DIRECTIONS FOR THIS TASK: Write only the number of lines in the entries below that contain the word "história".

++++ MATERIAL SUPPLIED ++++

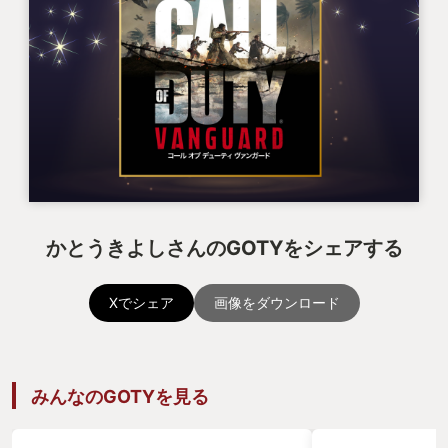
かとうきよしさんのGOTYをシェアする
Xでシェア
画像をダウンロード
みんなのGOTYを見る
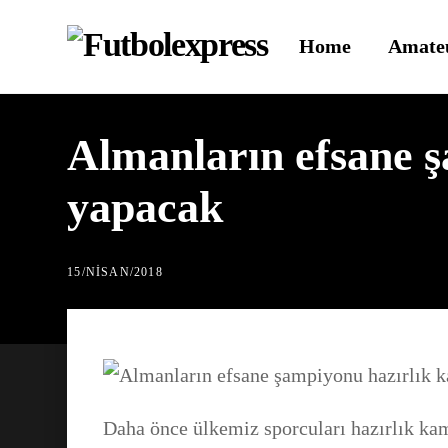
Skip
Home
Amate
to
content
Almanların efsane 
yapacak
15
/
NISAN
/
2018
Daha önce ülkemiz sporcuları hazırlık kam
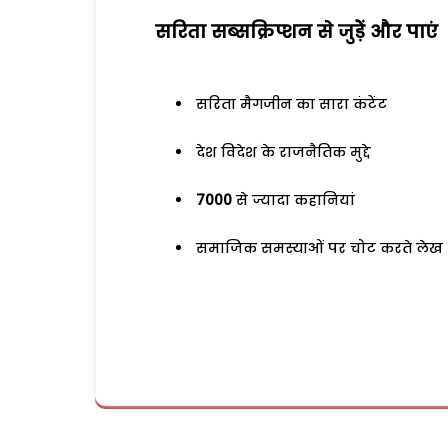
सरिता सब्सक्रिप्शन से जुड़ेें और पाएं
सरिता मैगजीन का सारा कंटेंट
देश विदेश के राजनैतिक मुद्दे
7000
से ज्यादा कहानियां
समाजिक समस्याओं पर चोट करते लेख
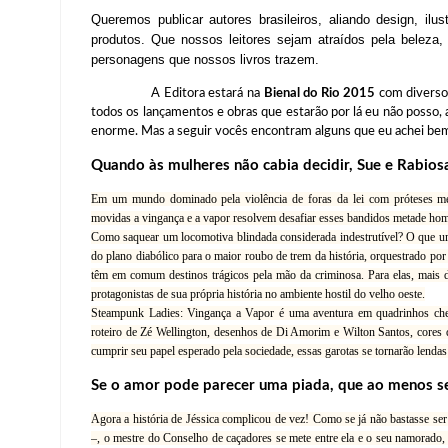
Queremos publicar autores brasileiros, aliando design, il
produtos. Que nossos leitores sejam atraídos pela beleza
personagens que nossos livros trazem.
A Editora estará na
Bienal do Rio 2015
com diversos
todos os lançamentos e obras que estarão por lá eu não posso, a
enorme. Mas a seguir vocês encontram alguns que eu achei bem
Quando às mulheres não cabia decidir, Sue e Rabios
Em um mundo dominado pela violência de foras da lei com próteses me
movidas a vingança e a vapor resolvem desafiar esses bandidos metade ho
Como saquear um locomotiva blindada considerada indestrutível? O que um
do plano diabólico para o maior roubo de trem da história, orquestrado p
têm em comum destinos trágicos pela mão da criminosa. Para elas, mais di
protagonistas de sua própria história no ambiente hostil do velho oeste.
Steampunk Ladies: Vingança a Vapor é uma aventura em quadrinhos che
roteiro de Zé Wellington, desenhos de Di Amorim e Wilton Santos, cores d
cumprir seu papel esperado pela sociedade, essas garotas se tornarão lendas
Se o amor pode parecer uma piada, que ao menos s
Agora a história de Jéssica complicou de vez! Como se já não bastasse s
–, o mestre do Conselho de caçadores se mete entre ela e o seu namorado,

++++

RESULT OF THE EXERCISE: 3